The Basith are Hindu caste found in Jammu and Kashmir. According to the 2001 Census of India, the caste has 18,866 members. They are also known as Vashist Rajput from 1953 as being a controversial caste most members of the community are having scheduled caste certificates but all the members don't have scheduled caste certificate as they still lie in general category in some records and most prominent members of this caste claim forgery with their caste records and support their claim by the constitution of India if most of them are basith in revenue records and getting benefits of all kinds then why some of them are not getting those benefits. Moreover, some members of the community are of the opinion who has changed their revenue record to vashist rajput as the change in caste can only be done by honorable president of India, but in this case no such order by the president has been passed so most of the times they claim their fundamental rights to be infringed.

History

According to tradition, the Vashist Rajput immigrated from Chamba in Himachal Pradesh in the nineteenth century to Poonch. The  Vashist Rajput speak Pahari and their customs are similar to neighboring communities, such as the Domaal. They are a Hindu community in a predominantly Muslim region. They were traditionally cultivators.
The Vashist Rajput maintain distance from neighboring Muslim communities with strict restrictions on eating together.

Culture 
The basith population is small and has no political representation. Many are farmers and the majority are poor. They worship Ganga, the Gita, and Gow Mata . Sub-castes of basiths includes Telchubs, Chasyals, Charnals, Sukhwals, Singhals, Sanwals and Malhotra.

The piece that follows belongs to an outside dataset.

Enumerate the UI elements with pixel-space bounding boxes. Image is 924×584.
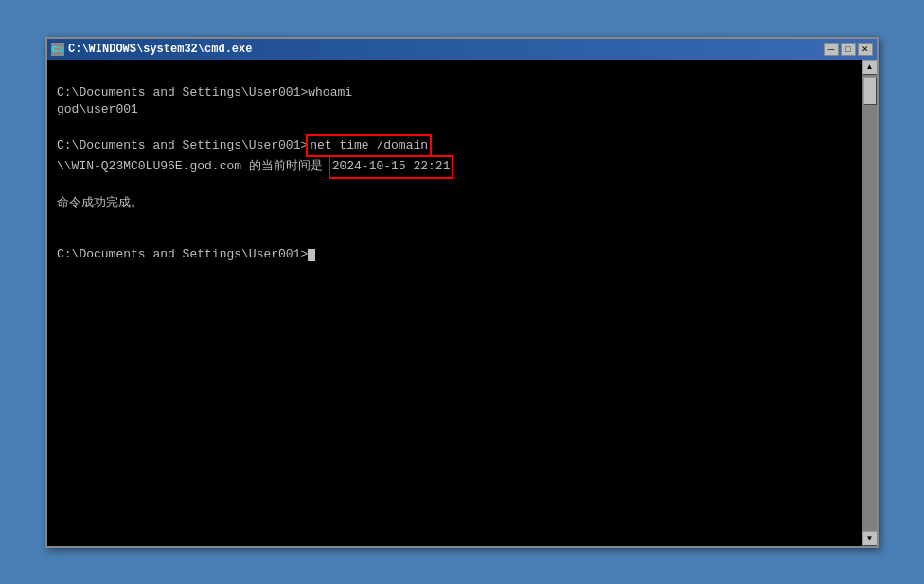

The basith are endogamous and practice clan exogamy. Their clans are called zaats and include the Chatriyal, Chimal, Raine, Sangwal; Kangwal; Bangwal; Chasyal; Salotre, each of which have their own origin legend. A number of zaats then form a gotra. For example, the Chatriyal belong to the Changin gotra, the Charnals have Bharadwaj gotra and the Chimal belong to the Pardwari gotra. Like many North Indian Hindus, the basith community have an informal caste council called a biradari panchayat. Each of their settlements have this informal body, headed by a chaudhary. The panchayat deals with all intra-community disputes, as well as those who breach community norms. Marriages with other communities also takes place excommunicated. The basith are Hindu of the Satnami sect. They worship the Hindi pantheon as well as their clan gods and goddesses, called kul-devitas.